━━ MATERIAL SHOWN ━━

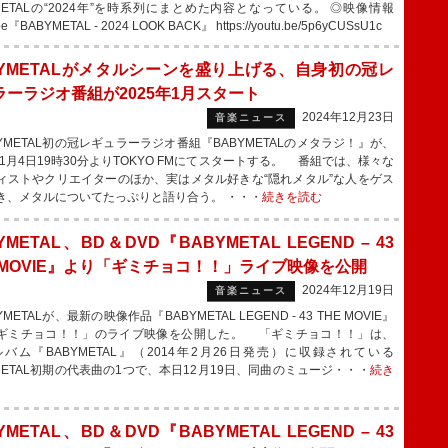
YMETALの“2024年”を時系列にまとめた内容となっている。 ◎映像情報
e『BABYMETAL - 2024 LOOK BACK』 https://youtu.be/5p6yCUSsU1c
BYMETALがメタルシーンを盛り上げる、自身初の冠レ
ラーラジオ番組が2025年1月スタート
2024年12月23日
音楽ニュース
YMETAL初の冠レギュラーラジオ番組『BABYMETALのメタラジ！』が、
年1月4日19時30分よりTOKYO FMにてスタートする。 番組では、様々な
ィストやクリエイターのほか、実はメタル好きな“隠れメタル”な人をゲス
き、メタルについてたっぷりと語り合う。 ・・・
続きを読む
YMETAL、BD＆DVD『BABYMETAL LEGEND – 43
E MOVIE』より「ギミチョコ！！」ライブ映像を公開
2024年12月19日
音楽ニュース
METALが、最新の映像作品『BABYMETAL LEGEND - 43 THE MOVIE』
ギミチョコ！！」のライブ映像を公開した。 「ギミチョコ！！」は、
アルバム『BABYMETAL』（2014年2月26日発売）に収録されている
YMETAL初期の代表曲の1つで、本日12月19日、同曲のミュージ・・・
続き
YMETAL、BD＆DVD『BABYMETAL LEGEND – 43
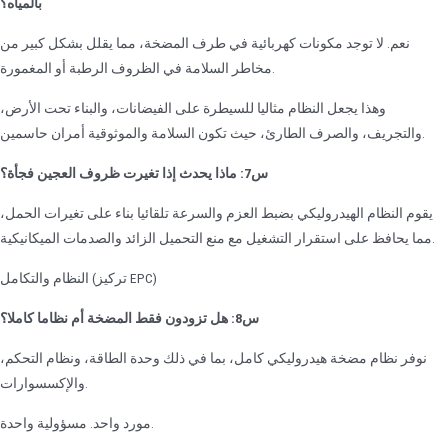
بالمياه؟
نعم. لا توجد مكونات كهربائية في طرف المضخة، مما يقلل بشكل كبير من
مخاطر السلامة في الظروف الرطبة أو المغمورة.
وهذا يجعل النظام مثاليا للسيطرة على الفيضانات، والبناء تحت الأرض،
والتجريف، والصرف الطارئ، حيث تكون السلامة والموثوقية أمران حاسمين.
س7: ماذا يحدث إذا تغيرت ظروف العجين فجأة؟
يقوم النظام الهيدروليكي بضبط العزم والسرعة تلقائيا بناء على تغيرات الحمل،
مما يحافظ على استقرار التشغيل مع منع التحميل الزائد والصدمات الميكانيكية.
النظام والتكامل (تركيز EPC)
س8: هل تزودون فقط المضخة أم نظاما كاملا؟
نوفر نظام مضخة هيدروليكي كامل، بما في ذلك وحدة الطاقة، ونظام التحكم،
والإكسسوارات.
مورد واحد. مسؤولية واحدة.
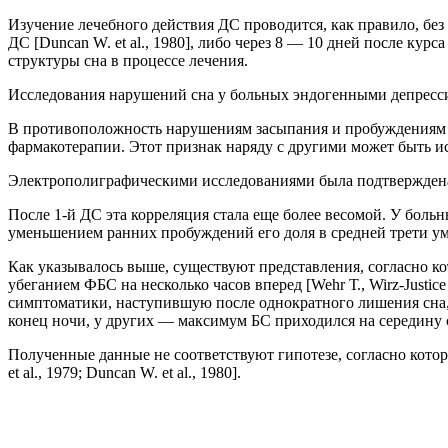
Изучение лечебного действия ДС проводится, как правило, бе
ДС [Duncan W. et al., 1980], либо через 8 — 10 дней после курс
структуры сна в процессе лечения.
Исследования нарушений сна у больных эндогенными депресси
В противоположность нарушениям засыпания и пробуждениям в
фармакотерапии. Этот признак наряду с другими может быть ис
Электрополиграфическими исследованиями была подтверждена 
После 1-й ДС эта корреляция стала еще более весомой. У больн
уменьшением ранних пробуждений его доля в средней трети ум
Как указывалось выше, существуют представления, согласно к
убеганием ФБС на несколько часов вперед [Wehr Т., Wirz-Just
симптоматики, наступившую после однократного лишения сна,
конец ночи, у других — максимум БС приходился на середину
Полученные данные не соответствуют гипотезе, согласно котор
et al., 1979; Duncan W. et al., 1980].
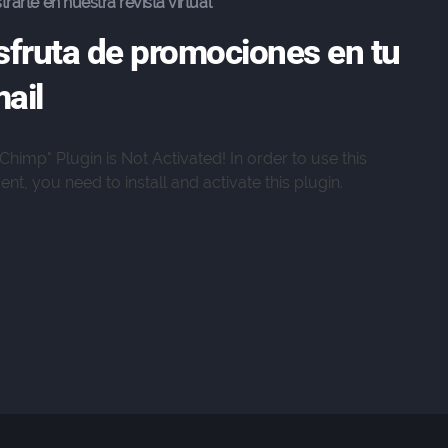
trarte en nuestra revista virtual
sfruta de promociones en tu
ail
lChimp" Plugin is Not Activated!
In order to use this
nt, you need to install and activate this plugin.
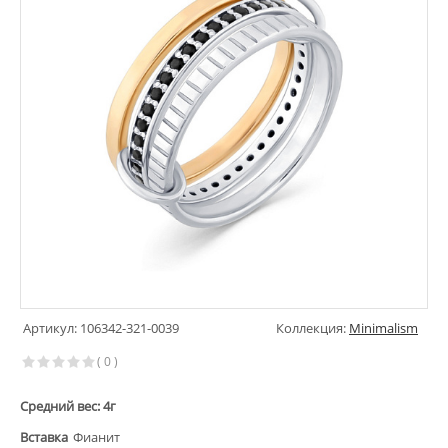
Артикул: 106342-321-0039
Коллекция:
Minimalism
( 0 )
Средний вес: 4г
Вставка
Фианит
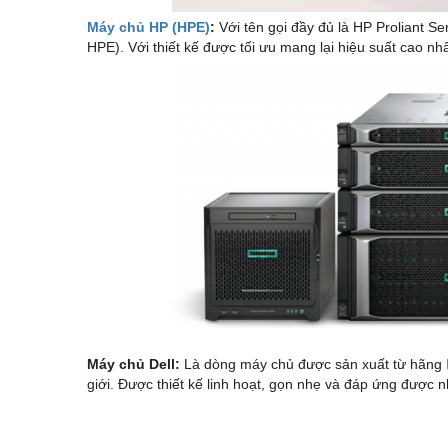
Máy chủ HP (HPE)
:
Với tên gọi đầy đủ là HP Proliant S
HPE). Với thiết kế được tối ưu mang lại hiệu suất cao nh
Máy chủ Dell:
Là dòng máy chủ được sản xuất từ hãng
giới. Được thiết kế linh hoạt, gọn nhẹ và đáp ứng được 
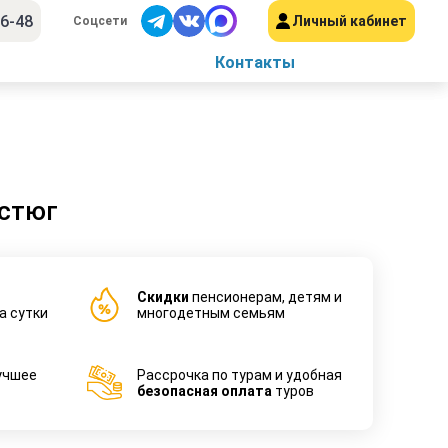
56-48
Личный кабинет
Соцсети
Контакты
Устюг
Cкидки
пенсионерам, детям и
а сутки
многодетным семьям
учшее
Рассрочка по турам и удобная
безопасная оплата
туров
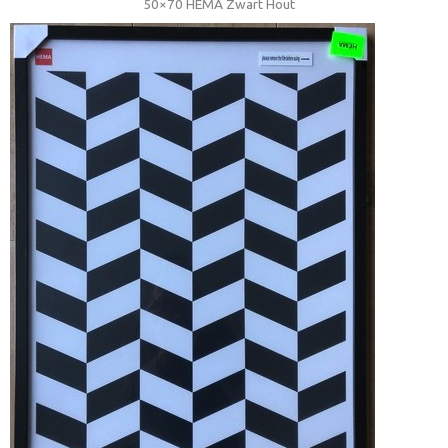
50×70 HEMA Zwart Hout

━━━

● ABOUT THIS TASK
Omit every picture while transcribing the records above exactly.

● EXERCISE RESPONSE
YMETALの“2024年”を時系列にまとめた内容となっている。 ◎映像情報
e『BABYMETAL - 2024 LOOK BACK』 https://youtu.be/5p6yCUSsU1c
BYMETALがメタルシーンを盛り上げる、自身初の冠レ
ラーラジオ番組が2025年1月スタート
2024年12月23日
音楽ニュース
YMETAL初の冠レギュラーラジオ番組『BABYMETALのメタラジ！』が、
年1月4日19時30分よりTOKYO FMにてスタートする。 番組では、様々な
ィストやクリエイターのほか、実はメタル好きな“隠れメタル”な人をゲス
き、メタルについてたっぷりと語り合う。 ・・・
続きを読む
YMETAL、BD＆DVD『BABYMETAL LEGEND – 43
E MOVIE』より「ギミチョコ！！」ライブ映像を公開
2024年12月19日
音楽ニュース
METALが、最新の映像作品『BABYMETAL LEGEND - 43 THE MOVIE』
ギミチョコ！！」のライブ映像を公開した。 「ギミチョコ！！」は、
アルバム『BABYMETAL』（2014年2月26日発売）に収録されている
YMETAL初期の代表曲の1つで、本日12月19日、同曲のミュージ・・・
続き
YMETAL、BD＆DVD『BABYMETAL LEGEND – 43
بالمياه؟
نعم. لا توجد مكونات كهربائية في طرف المضخة، مما يقلل بشكل كبير من
مخاطر السلامة في الظروف الرطبة أو المغمورة.
وهذا يجعل النظام مثاليا للسيطرة على الفيضانات، والبناء تحت الأرض،
والتجريف، والصرف الطارئ، حيث تكون السلامة والموثوقية أمران حاسمين.
س7: ماذا يحدث إذا تغيرت ظروف العجين فجأة؟
يقوم النظام الهيدروليكي بضبط العزم والسرعة تلقائيا بناء على تغيرات الحمل،
مما يحافظ على استقرار التشغيل مع منع التحميل الزائد والصدمات الميكانيكية.
النظام والتكامل (تركيز EPC)
س8: هل تزودون فقط المضخة أم نظاما كاملا؟
نوفر نظام مضخة هيدروليكي كامل، بما في ذلك وحدة الطاقة، ونظام التحكم،
والإكسسوارات.
مورد واحد. مسؤولية واحدة.
Изучение лечебного действия ДС проводится, как правило, бе
ДС [Duncan W. et al., 1980], либо через 8 — 10 дней после курс
структуры сна в процессе лечения.
Исследования нарушений сна у больных эндогенными депресси
В противоположность нарушениям засыпания и пробуждениям в
фармакотерапии. Этот признак наряду с другими может быть ис
Электрополиграфическими исследованиями была подтверждена 
После 1-й ДС эта корреляция стала еще более весомой. У больн
уменьшением ранних пробуждений его доля в средней трети ум
Как указывалось выше, существуют представления, согласно к
убеганием ФБС на несколько часов вперед [Wehr Т., Wirz-Just
симптоматики, наступившую после однократного лишения сна,
конец ночи, у других — максимум БС приходился на середину
Полученные данные не соответствуют гипотезе, согласно котор
et al., 1979; Duncan W. et al., 1980].
trarte en nuestra revista virtual
sfruta de promociones en tu
ail
lChimp" Plugin is Not Activated!
In order to use this
nt, you need to install and activate this plugin.
Артикул: 106342-321-0039
Коллекция:
Minimalism
( 0 )
Средний вес: 4г
Вставка
Фианит
Máy chủ HP (HPE)
:
Với tên gọi đầy đủ là HP Proliant S
HPE). Với thiết kế được tối ưu mang lại hiệu suất cao nh
Máy chủ Dell:
Là dòng máy chủ được sản xuất từ hãng
giới. Được thiết kế linh hoạt, gọn nhẹ và đáp ứng được 
56-48
Личный кабинет
Соцсети
Контакты
Устюг
Cкидки
пенсионерам, детям и
а сутки
многодетным семьям
учшее
Рассрочка по турам и удобная
безопасная оплата
туров
50×70 HEMA Zwart Hout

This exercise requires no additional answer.